Os autores demonstraram então a reprodutibilidade das pontuações individuais e do índice HACK como um todo, recalculando as pontuações de associação individualmente em cada coorte, utilizando diferentes métodos de sequenciação (Shotgun ou 16S) e diferentes tipos de população (urbana industrializada vs. outra), e depois num conjunto de validação adicional constituído por 14 coortes adicionais, totalizando 5498 microbiomas.
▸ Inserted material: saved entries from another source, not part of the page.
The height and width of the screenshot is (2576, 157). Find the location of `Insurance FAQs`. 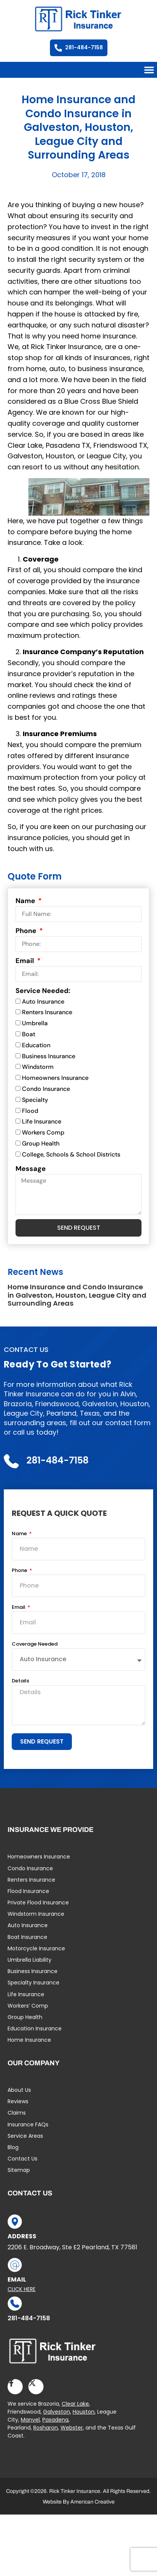

Insurance FAQs is located at coordinates (28, 2124).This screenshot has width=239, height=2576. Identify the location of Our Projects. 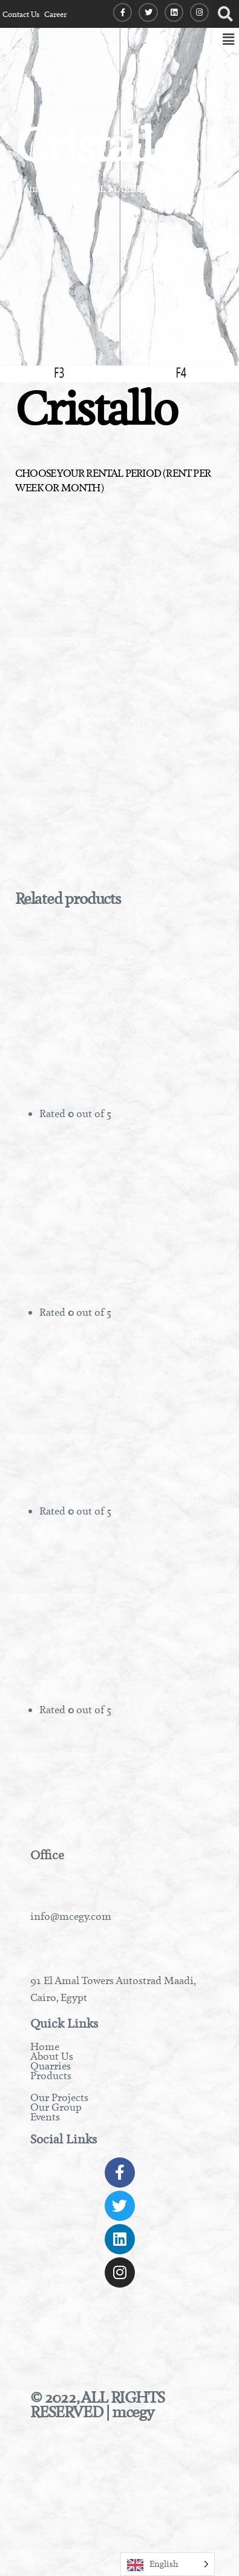
(59, 2097).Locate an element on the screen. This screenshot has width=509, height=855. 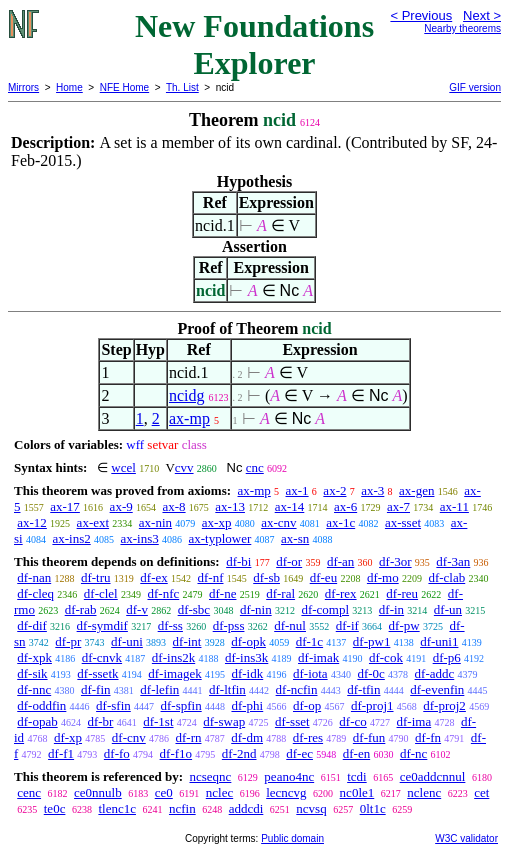
df-fn is located at coordinates (428, 737).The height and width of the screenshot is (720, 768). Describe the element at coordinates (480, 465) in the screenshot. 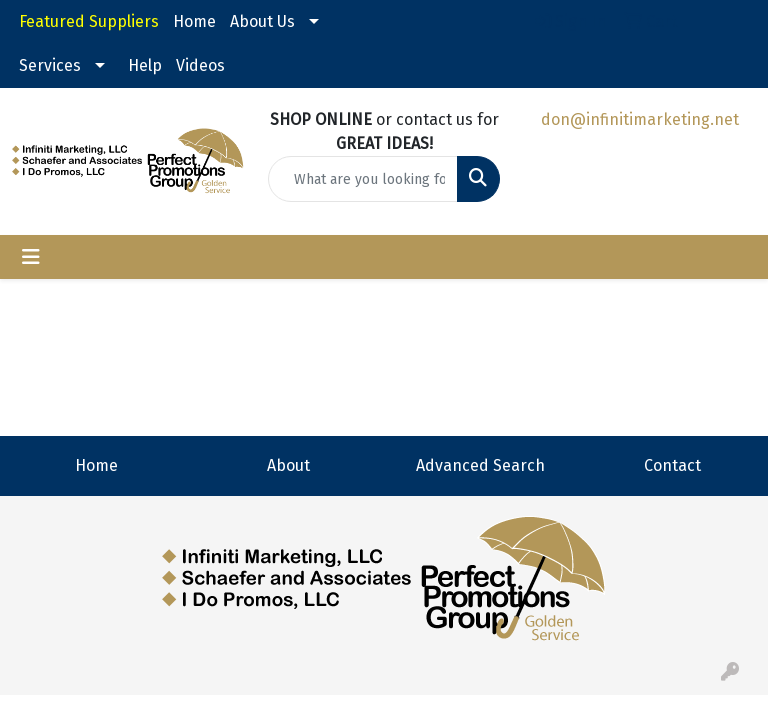

I see `Advanced Search` at that location.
Para além da sua ligação mais estreita com a saúde e a estabilidade da microbiota, certas taxas com um índice HACK elevado estão associadas a uma resposta favorável a várias intervenções terapêuticas relacionadas com a microbiota, como a dieta mediterrânica ou a imunoterapia contra o cancro.
Ao analisar as anotações funcionais ao nível do genoma obtidas a partir de 32.005 genomas que abrangem 122 das 201 taxas, os autores identificaram 150 famílias de funções especificamente enriquecidas e conservadas nos genomas de taxas com um índice HACK elevado. Isto representa uma vasta gama de funções: produção de butirato/propionato com propriedades anti-inflamatórias,
síntese de diversas vitaminas, biossíntese de aminoácidos neuroativos como o triptofano, bem como dos seus derivados anti-inflamatórios benéficos como os indóis ou os sulfatos de condroitina. Estas funções podem ser exploradas para compreender os mecanismos subjacentes.
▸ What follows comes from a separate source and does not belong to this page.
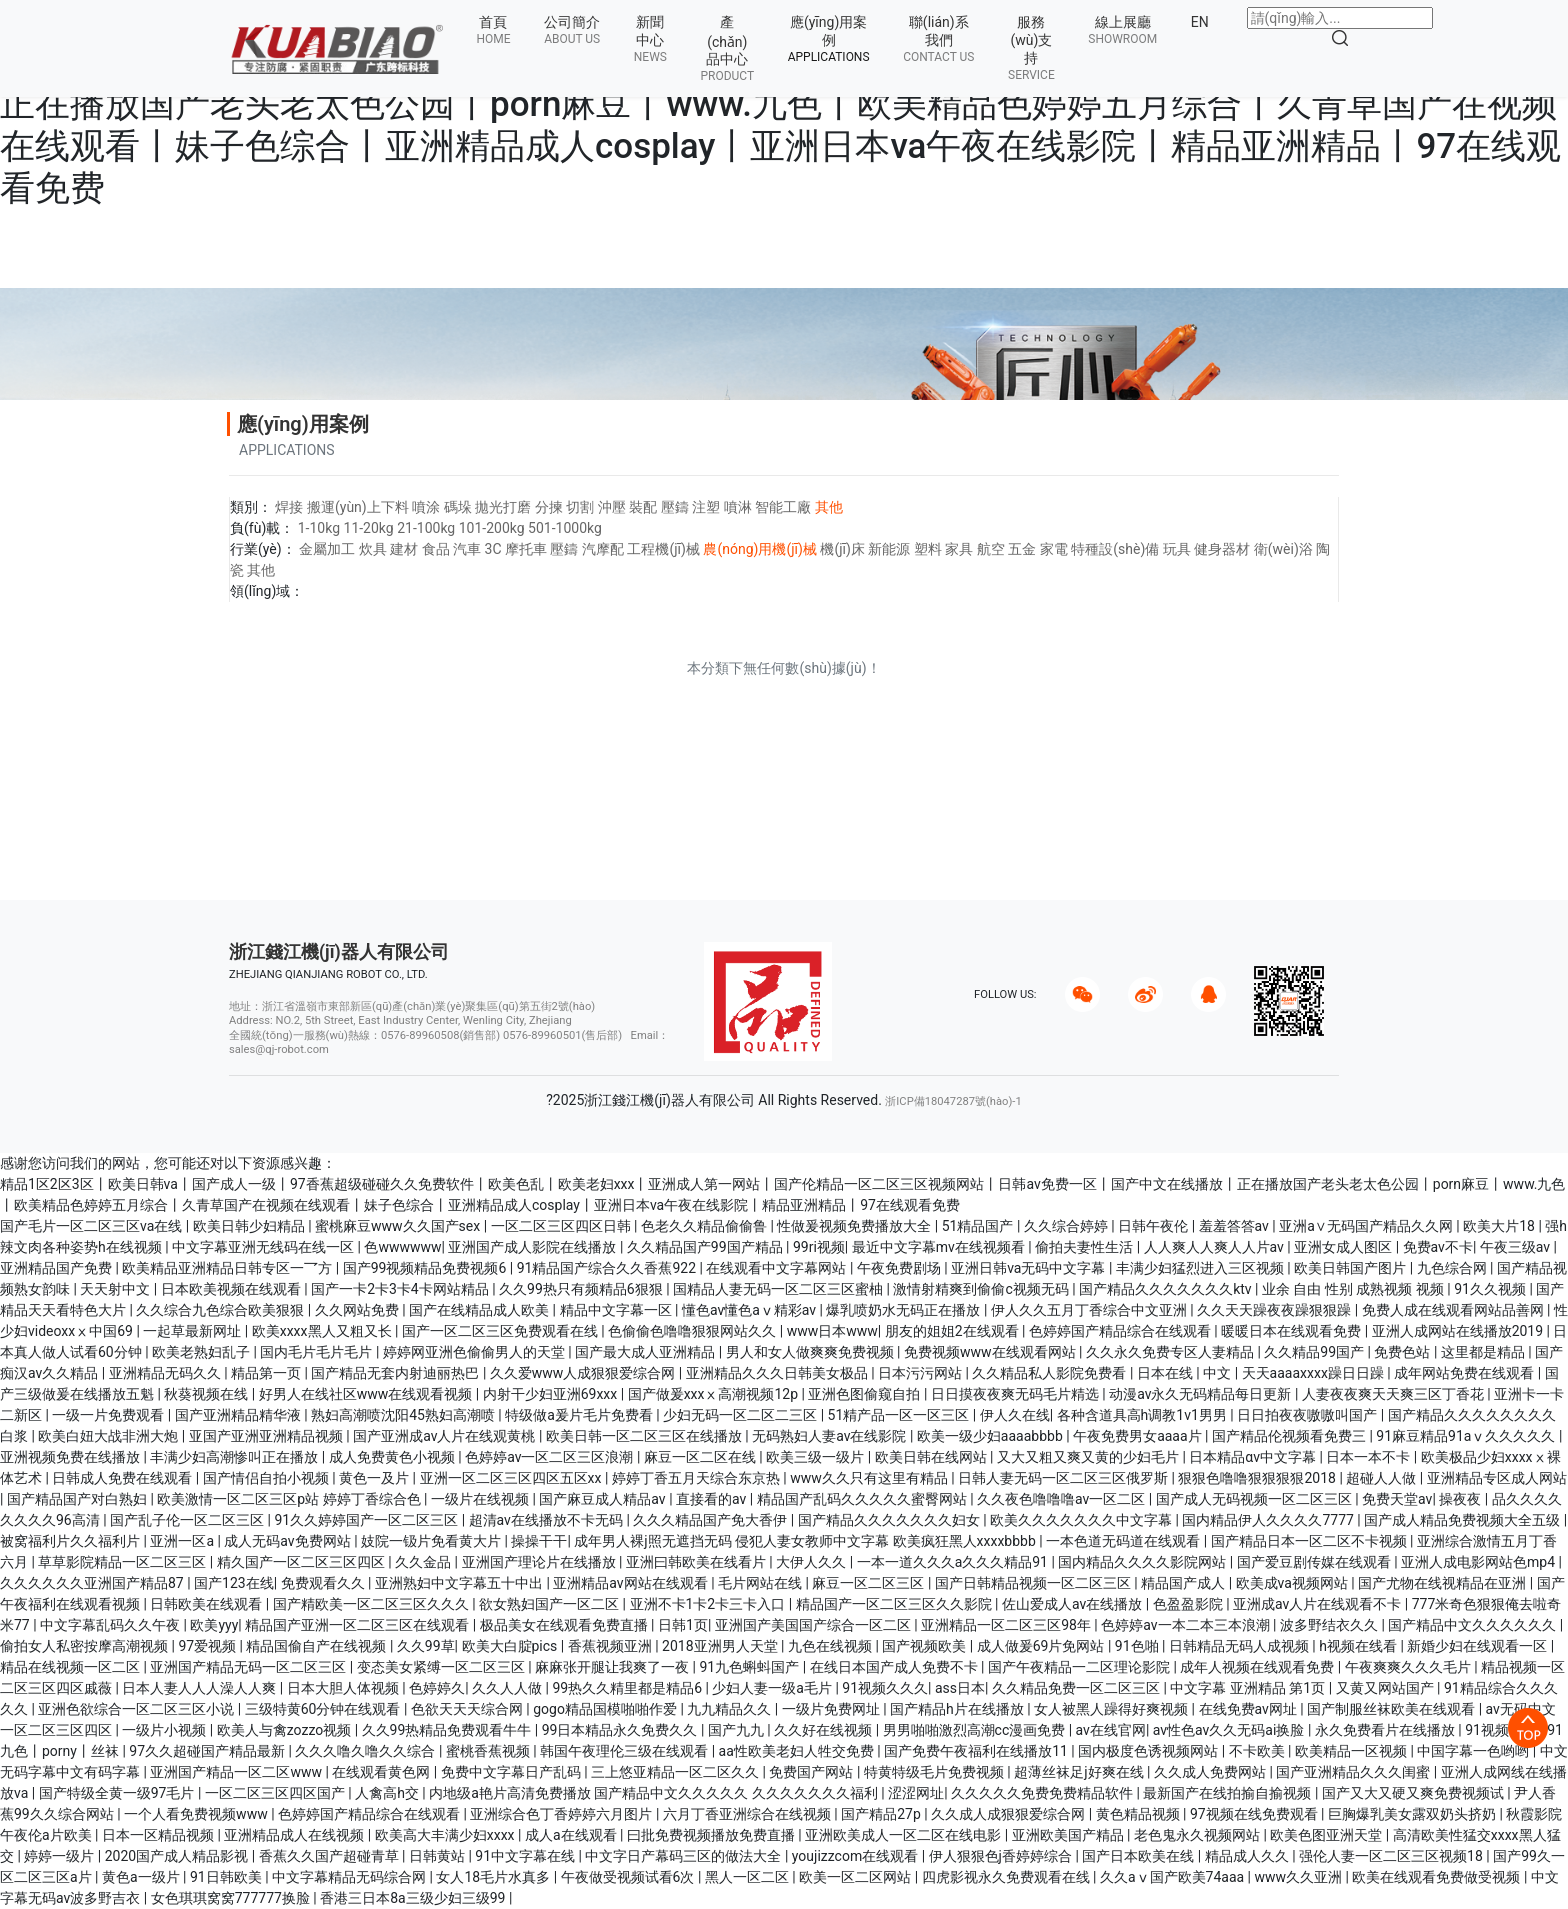  What do you see at coordinates (183, 1541) in the screenshot?
I see `亚洲一区a` at bounding box center [183, 1541].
Quais são as consequências práticas?
Os índices HACK foram calculados a partir de uma coorte global de 45.000 microbiomas intestinais, abrangendo os seis principais continentes, num dos estudos mais exaustivos realizados até à data. Estes índices representam um passo em frente na definição racional das prioridades das espécies microbianas intestinais como potenciais terapêuticas baseadas em microbiomas. Além disso, as
funcionalidades associadas aos índices HACK poderiam ajudar a identificar vias e capacidades metabólicas ligadas à saúde geral e à estabilidade do microbioma.
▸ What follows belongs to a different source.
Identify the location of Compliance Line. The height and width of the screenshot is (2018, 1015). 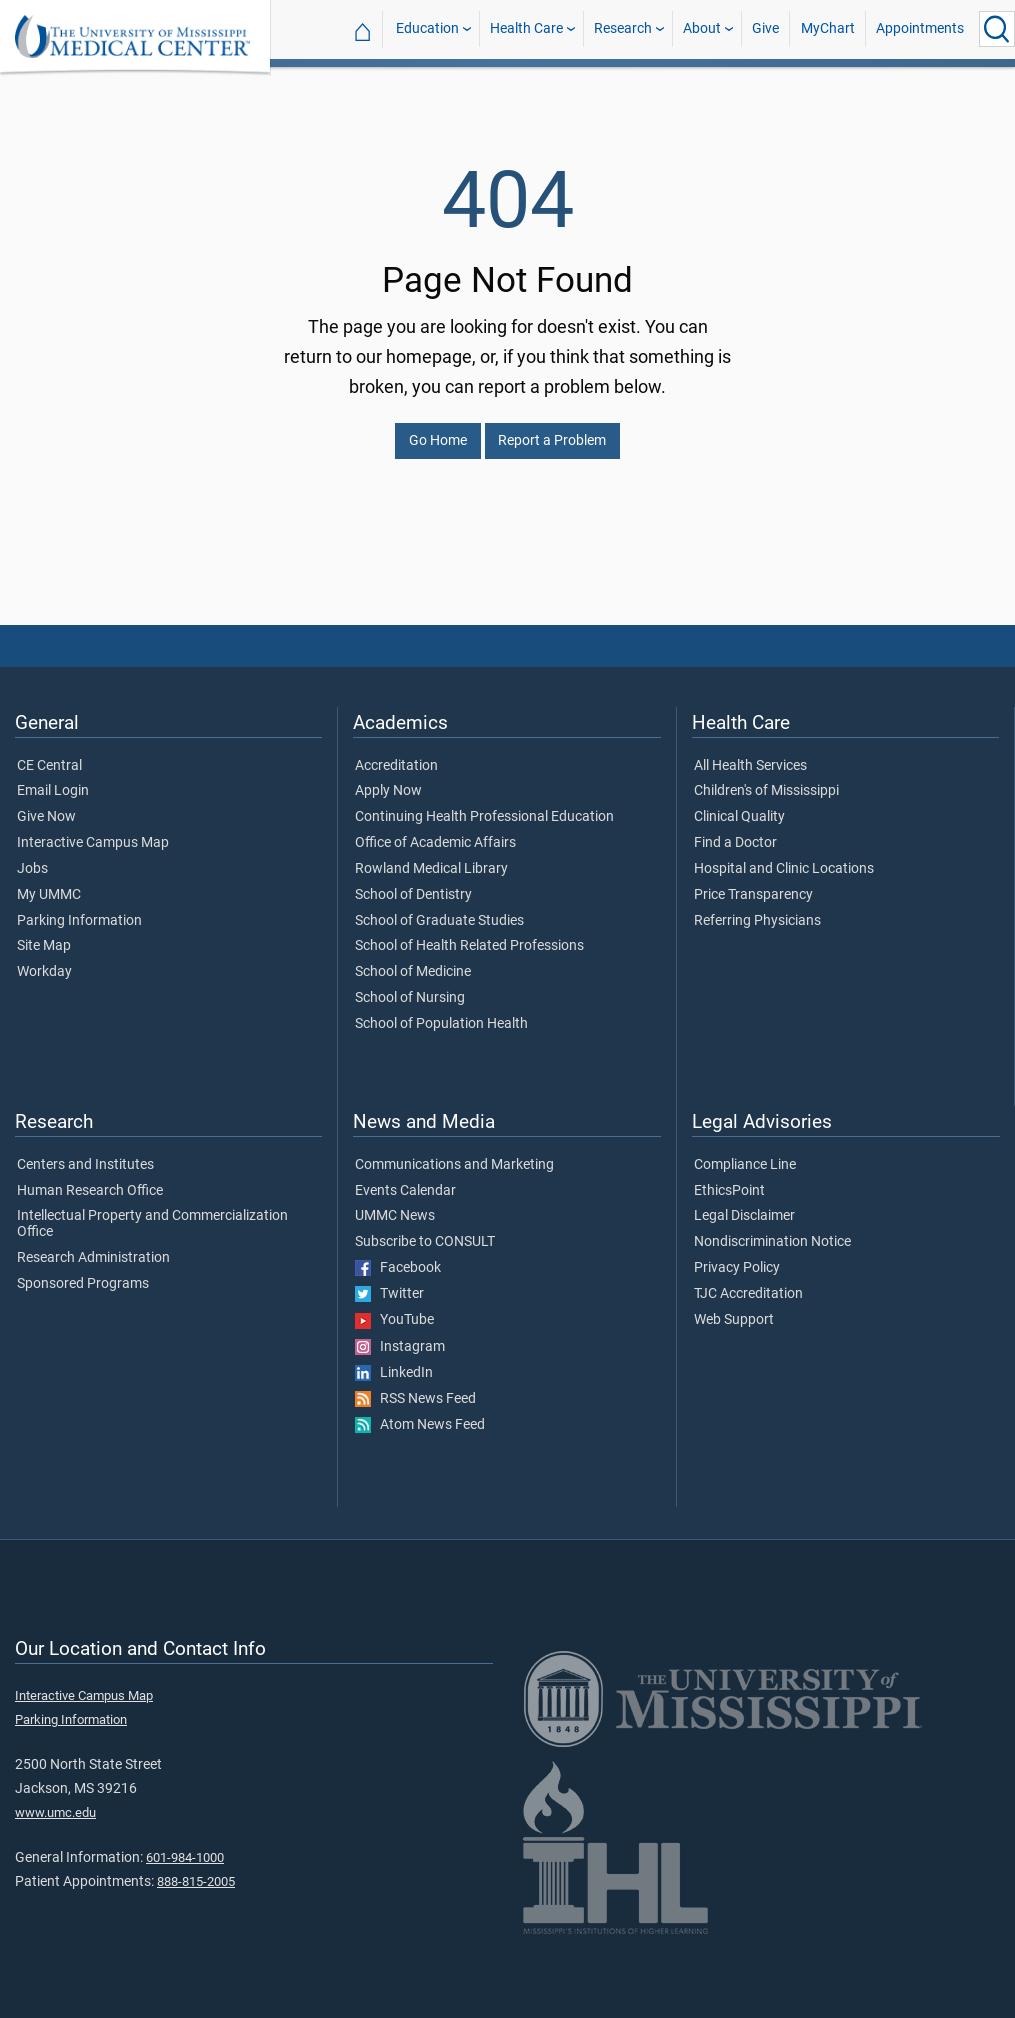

- Com base em 45.454 microbiomas de 141 coortes (42 países, 28 grupos de doenças), este estudo classificou 201 taxas de acordo com os seus modos de associação com três caraterísticas essenciais da saúde do hospedeiro e do microbioma: i) prevalência em indivíduos não doentes; ii) estabilidade temporal; e iii) associação negativa com a doença
- As 17 bactérias com as pontuações mais elevadas incluíram Faecalibacterium prausnitzii e Bacteroides uniformis em primeiro e segundo lugar, respetivamente
- A classificação foi reprodutível, independentemente do tipo de sequenciação e do estilo de vida das coortes
- As taxas mais bem classificadas estão associadas a respostas positivas a várias intervenções terapêuticas relacionadas com a microbiota
CONCLUSÃO
Utilizando uma base de dados muito alargada, este estudo identifica um grupo de 17 taxas que são particularmente prevalentes, estáveis ao longo do tempo e associadas à saúde. Para além de avançar na definição dos principais componentes da microbiota humana em termos de taxonomia e de funções, este trabalho fornece uma base racional para a definição de novas terapias baseadas ou dirigidas à microbiota intestinal.
- Goel A, Shete O, Goswami S, et al. Toward a health-associated core keystone index for the human gut microbiome. Cell Rep 2025 ; 44 : 115378.
- Shanahan F, Ghosh TS, O’Toole PW. The Healthy Microbiome—What Is the Definition of a Healthy Gut Microbiome? Gastroenterology 2021 ; 160 : 483-94.
- Pasolli E, Asnicar F, Manara S, et al. Extensive Unexplored Human Microbiome Diversity Revealed by Over 150,000 Genomes from Metagenomes Spanning Age, Geography, and Lifestyle. Cell 2019 ; 176 : 649-62.
- Martín R, Rios-Covian D, Huillet E, et al. Faecalibacterium: a bacterial genus with promising human health applications. FEMS Microbiol Rev 2023 ; 47.